▶ _Saved data entries_:
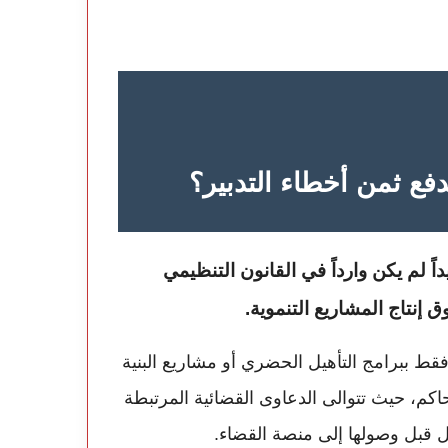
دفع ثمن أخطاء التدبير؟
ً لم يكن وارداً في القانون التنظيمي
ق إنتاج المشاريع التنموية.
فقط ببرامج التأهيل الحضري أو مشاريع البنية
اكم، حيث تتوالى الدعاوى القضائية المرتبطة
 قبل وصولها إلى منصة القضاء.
---
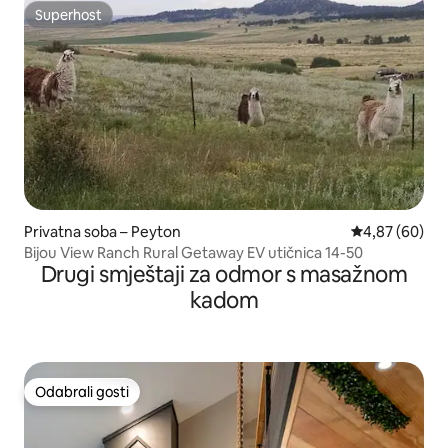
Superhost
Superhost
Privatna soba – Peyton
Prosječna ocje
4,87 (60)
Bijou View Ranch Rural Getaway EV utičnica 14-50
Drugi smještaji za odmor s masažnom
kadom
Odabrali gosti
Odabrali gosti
---
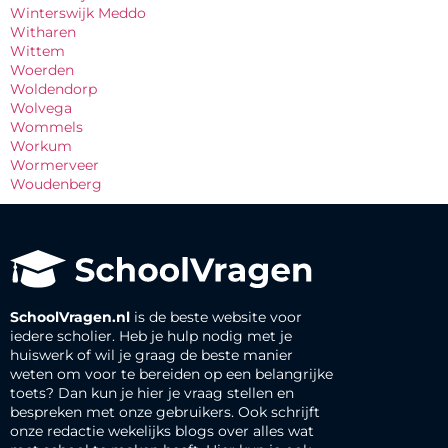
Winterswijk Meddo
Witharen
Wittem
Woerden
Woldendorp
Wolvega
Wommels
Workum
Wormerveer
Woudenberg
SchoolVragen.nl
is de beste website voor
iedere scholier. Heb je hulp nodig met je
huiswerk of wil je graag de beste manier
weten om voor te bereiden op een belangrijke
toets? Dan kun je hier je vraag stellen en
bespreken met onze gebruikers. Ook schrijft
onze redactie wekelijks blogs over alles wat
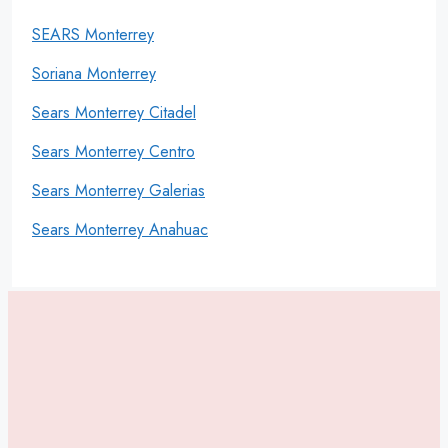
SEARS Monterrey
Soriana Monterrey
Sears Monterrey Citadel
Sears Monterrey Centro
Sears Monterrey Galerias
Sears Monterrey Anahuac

▶ _Required action_: The stretch to restate runs from the line above containing "SchoolVragen.nl" through the line containing "Sears Monterrey Anahuac". Copy it word for word, ends included, without pictures.

▶ _Output for this task_:
SchoolVragen.nl
is de beste website voor
iedere scholier. Heb je hulp nodig met je
huiswerk of wil je graag de beste manier
weten om voor te bereiden op een belangrijke
toets? Dan kun je hier je vraag stellen en
bespreken met onze gebruikers. Ook schrijft
onze redactie wekelijks blogs over alles wat
SEARS Monterrey
Soriana Monterrey
Sears Monterrey Citadel
Sears Monterrey Centro
Sears Monterrey Galerias
Sears Monterrey Anahuac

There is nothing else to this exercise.